Cuánto tiempo reservar y con qué combinarlo

Una visita concentrada requiere unos 90 minutos desde la puerta. Dos horas permiten entrar en los pabellones, detenerse en Okunoin y bajar a Otowa sin correr. Añade otras dos o tres horas si quieres recorrer Ninenzaka, Sannenzaka, el parque Maruyama y Gion.

Una ruta equilibrada comienza temprano en Kiyomizudera, baja por las calles históricas, pasa junto a la pagoda Yasaka y termina en el santuario homónimo. Después se puede continuar hacia Gion. En un primer viaje encaja dentro de un itinerario de tres días por Kioto, pero no conviene combinarlo la misma mañana con Arashiyama: ambos extremos de la ciudad exigen tiempo y los traslados restan disfrute.

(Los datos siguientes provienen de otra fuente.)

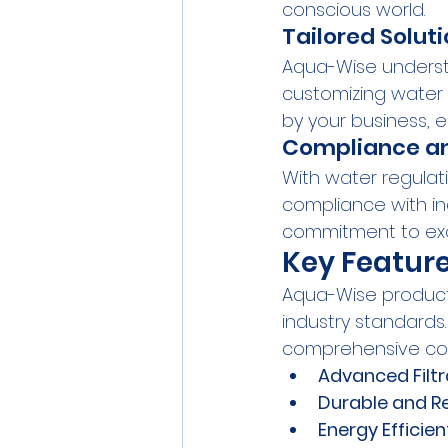
conscious world.
Tailored Soluti
Aqua-Wise understa
customizing water 
by your business, e
Compliance an
With water regulat
compliance with in
commitment to exc
Key Featur
Aqua-Wise products
industry standards
comprehensive cont
Advanced Filt
Durable and Re
Energy Efficien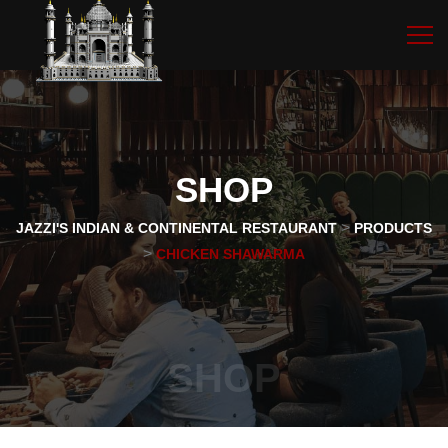
SHOP
>
JAZZI'S INDIAN & CONTINENTAL RESTAURANT
PRODUCTS
>
CHICKEN SHAWARMA
SHOP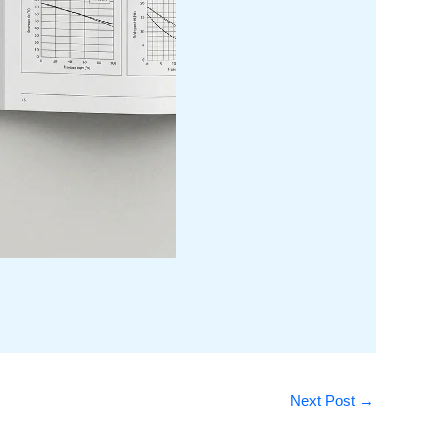
Next Post
→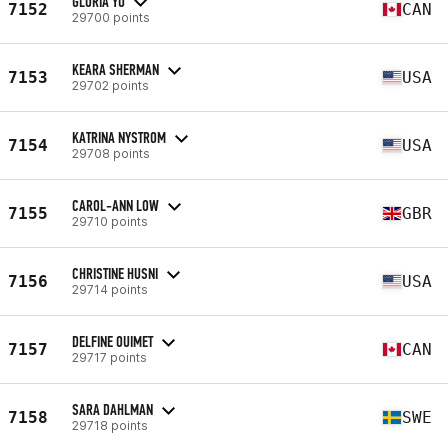
GLORIA YU
7152
CAN
29700 points
KEARA SHERMAN
7153
USA
29702 points
KATRINA NYSTROM
7154
USA
29708 points
CAROL-ANN LOW
7155
GBR
29710 points
CHRISTINE HUSNI
7156
USA
29714 points
DELFINE OUIMET
7157
CAN
29717 points
SARA DAHLMAN
7158
SWE
29718 points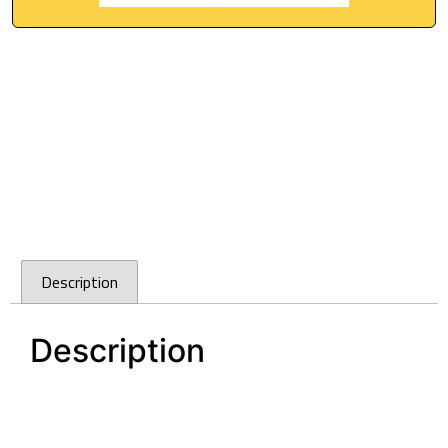
Description
Description
Cefito 540x440mm Stainless Steel Kitchen
Laundry Sink Single Bowl Nano Silver
Cefito 540x440mm Stainless Steel Kitchen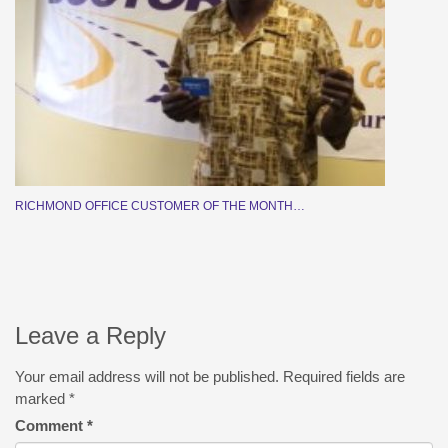
RICHMOND OFFICE CUSTOMER OF THE MONTH…
Leave a Reply
Your email address will not be published.
Required fields are
marked
*
Comment
*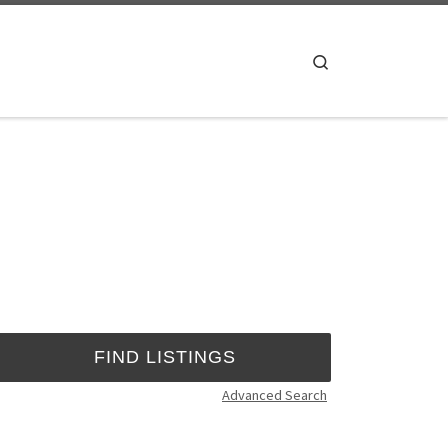
Search
Advanced Search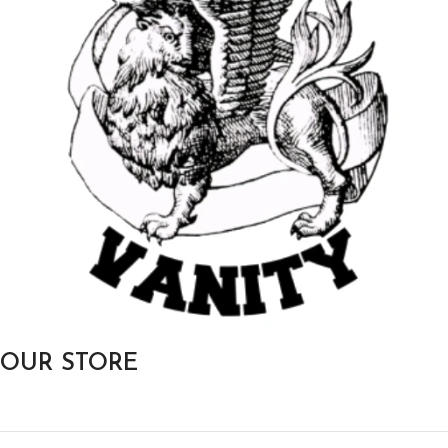
OUR STORE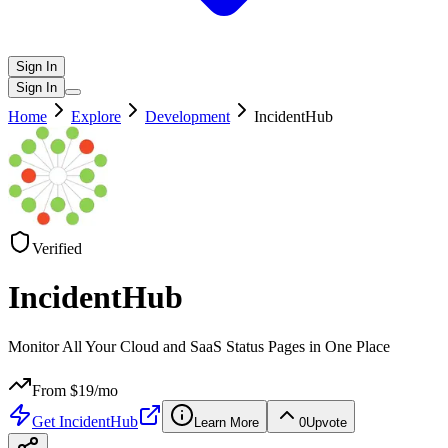
Sign In
Sign In
Home
Explore
Development
IncidentHub
Verified
IncidentHub
Monitor All Your Cloud and SaaS Status Pages in One Place
From $
19
/mo
Get
IncidentHub
Learn More
0
Upvote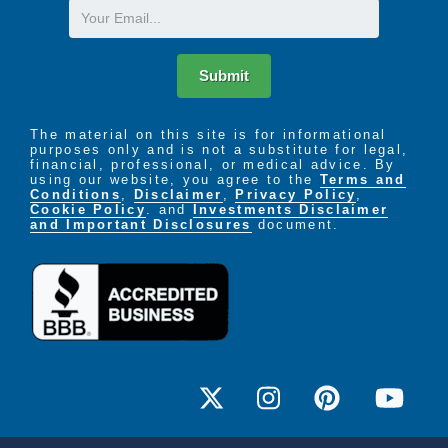
Email
Submit
The material on this site is for informational
purposes only and is not a substitute for legal,
financial, professional, or medical advice. By
using our website, you agree to the
Terms and
Conditions
,
Disclaimer
,
Privacy Policy
,
Cookie Policy
. and
Investments Disclaimer
and Important Disclosures
document.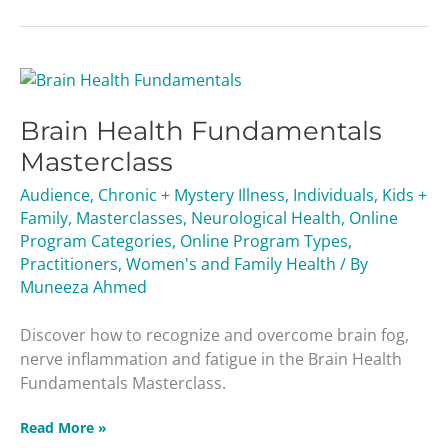
Brain
Health
Brain Health Fundamentals
Fundamentals
Masterclass
Masterclass
Audience
,
Chronic + Mystery Illness
,
Individuals
,
Kids +
Family
,
Masterclasses
,
Neurological Health
,
Online
Program Categories
,
Online Program Types
,
Practitioners
,
Women's and Family Health
/ By
Muneeza Ahmed
Discover how to recognize and overcome brain fog,
nerve inflammation and fatigue in the Brain Health
Fundamentals Masterclass.
Read More »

Lleva calzado con buena suela, algo de agua y ropa que se pueda adaptar a la temperatura. La subida hace sudar incluso en días suaves, mientras que la plataforma queda expuesta al viento. Y, sobre todo, llega con una decisión clara: madrugada para disfrutar del templo en silencio, horario comercial para unirlo a las tiendas, o noche especial para ver la iluminación. Intentar conseguir las tres experiencias en una sola visita suele significar pasar demasiadas horas entre las mayores aglomeraciones de Higashiyama.